CONTAP-567444: repetitive ucore cause disaggregated mroot enospc leading to unbootable node
Issue
A bootmedia running out of space in disaggregated storage platforms will lead to an initial node watchdog panic (for example: {}PANIC: Process vldb unresponsive for 196 seconds in process nodewatchdog{}) and subsequently the node will fail to boot in a loop due to no space left on boot media:CRITICAL. This node is not healthy because the boot media is low on space
(<10MB).

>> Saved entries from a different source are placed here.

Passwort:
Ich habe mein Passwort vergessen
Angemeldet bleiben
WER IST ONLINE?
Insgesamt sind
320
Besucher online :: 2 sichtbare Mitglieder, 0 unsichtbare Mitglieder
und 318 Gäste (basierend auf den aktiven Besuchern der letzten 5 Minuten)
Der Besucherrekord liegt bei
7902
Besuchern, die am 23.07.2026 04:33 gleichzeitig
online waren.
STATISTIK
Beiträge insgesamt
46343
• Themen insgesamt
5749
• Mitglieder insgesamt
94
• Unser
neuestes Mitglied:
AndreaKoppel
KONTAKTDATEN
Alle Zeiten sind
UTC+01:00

The node can still serve data, but it cannot participate in cluster
operations until this situation is rectified. Free space using the systemshell
or contact technical support for assistance.

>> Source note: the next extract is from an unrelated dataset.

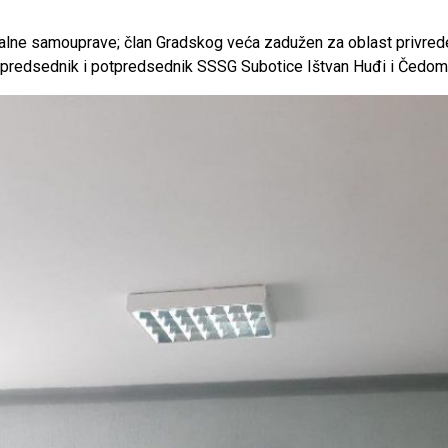
okalne samouprave; član Gradskog veća zadužen za oblast privrede
i predsednik i potpredsednik SSSG Subotice Ištvan Huđi i Čedomi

Oct 20 10:45:32 [MyCluster-01:callhome.mdb.recovery.unsuccessful:EMERGENCY]: Call home for MDB RECOVERY UNSUCCESSFUL FOR THE vldb WARNING
Oct 20 10:45:32 [MyCluster-01:ucore.panicString:error]: 'vldb: assertion (0 == "Failed to create the lock file directory") at src/corrupt_rdb.cc:833 failed, raising SIGABRT(6) at RIP 0x80838ae8a (pid 66018, uid 0, timestamp 1760949933)'
Data ONTAP failed to initialize swap space in /mroot/etc/swapfile due to error code: 1
Please pick another volume/aggregate as root or contact technical support.
The amount of space available in the root volume is as follows:
Filesystem 1024-blocks Used Avail Capacity Mounted on
pool0/mroot 15728744 15728744 0 100% /mroot
We need 40496MB of free space on root volume to initialize the swap space.